Task instructions: Each line with the string "LinkedIn" is to be copied from the records below.

· · · · · · ·

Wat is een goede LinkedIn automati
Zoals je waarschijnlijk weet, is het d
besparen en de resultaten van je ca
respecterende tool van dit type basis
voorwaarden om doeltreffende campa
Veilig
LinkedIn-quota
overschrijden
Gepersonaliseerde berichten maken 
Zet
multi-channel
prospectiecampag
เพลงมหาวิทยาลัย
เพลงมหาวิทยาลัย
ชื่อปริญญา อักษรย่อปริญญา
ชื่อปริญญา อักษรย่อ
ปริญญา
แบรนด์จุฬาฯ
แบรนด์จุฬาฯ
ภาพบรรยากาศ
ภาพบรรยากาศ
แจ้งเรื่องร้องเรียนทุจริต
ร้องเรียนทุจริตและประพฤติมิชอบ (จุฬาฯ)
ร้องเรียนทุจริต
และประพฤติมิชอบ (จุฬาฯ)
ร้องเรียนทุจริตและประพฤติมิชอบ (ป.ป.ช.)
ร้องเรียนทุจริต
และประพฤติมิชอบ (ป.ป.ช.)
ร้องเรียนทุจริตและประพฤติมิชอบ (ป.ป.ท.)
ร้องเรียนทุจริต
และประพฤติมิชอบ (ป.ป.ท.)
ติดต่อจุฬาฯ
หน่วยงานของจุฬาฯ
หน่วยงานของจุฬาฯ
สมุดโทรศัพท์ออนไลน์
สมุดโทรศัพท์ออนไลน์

· · · · · · ·

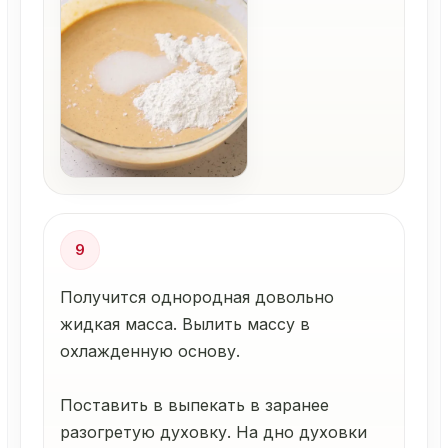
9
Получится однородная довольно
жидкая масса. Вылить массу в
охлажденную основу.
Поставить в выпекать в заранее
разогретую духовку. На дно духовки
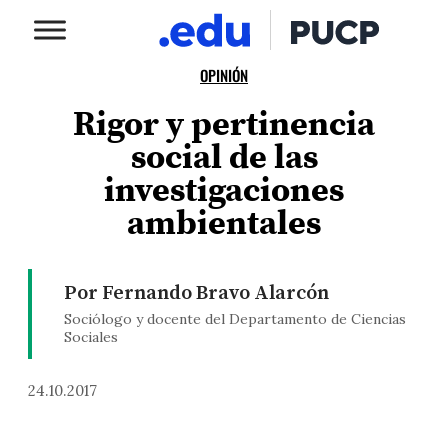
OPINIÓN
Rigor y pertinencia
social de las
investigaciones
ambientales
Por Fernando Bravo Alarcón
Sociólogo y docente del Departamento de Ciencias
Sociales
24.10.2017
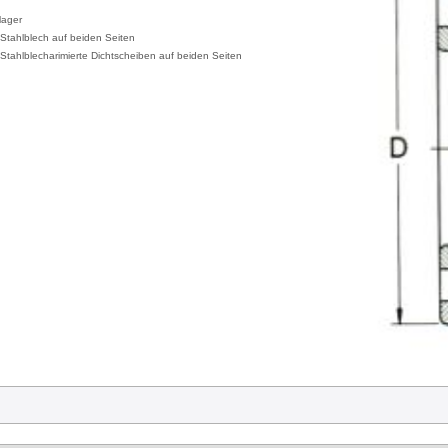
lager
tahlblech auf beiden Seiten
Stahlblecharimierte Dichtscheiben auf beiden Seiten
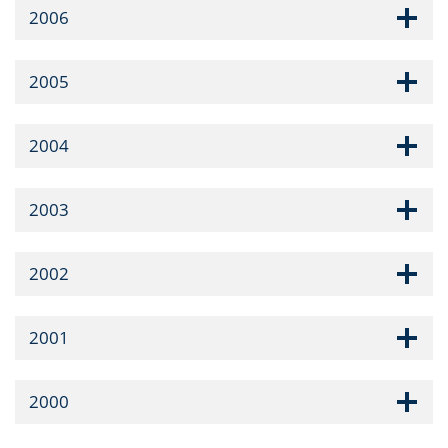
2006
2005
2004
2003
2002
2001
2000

· · · · · · ·

Reply:
Wat is een goede LinkedIn automati
LinkedIn-quota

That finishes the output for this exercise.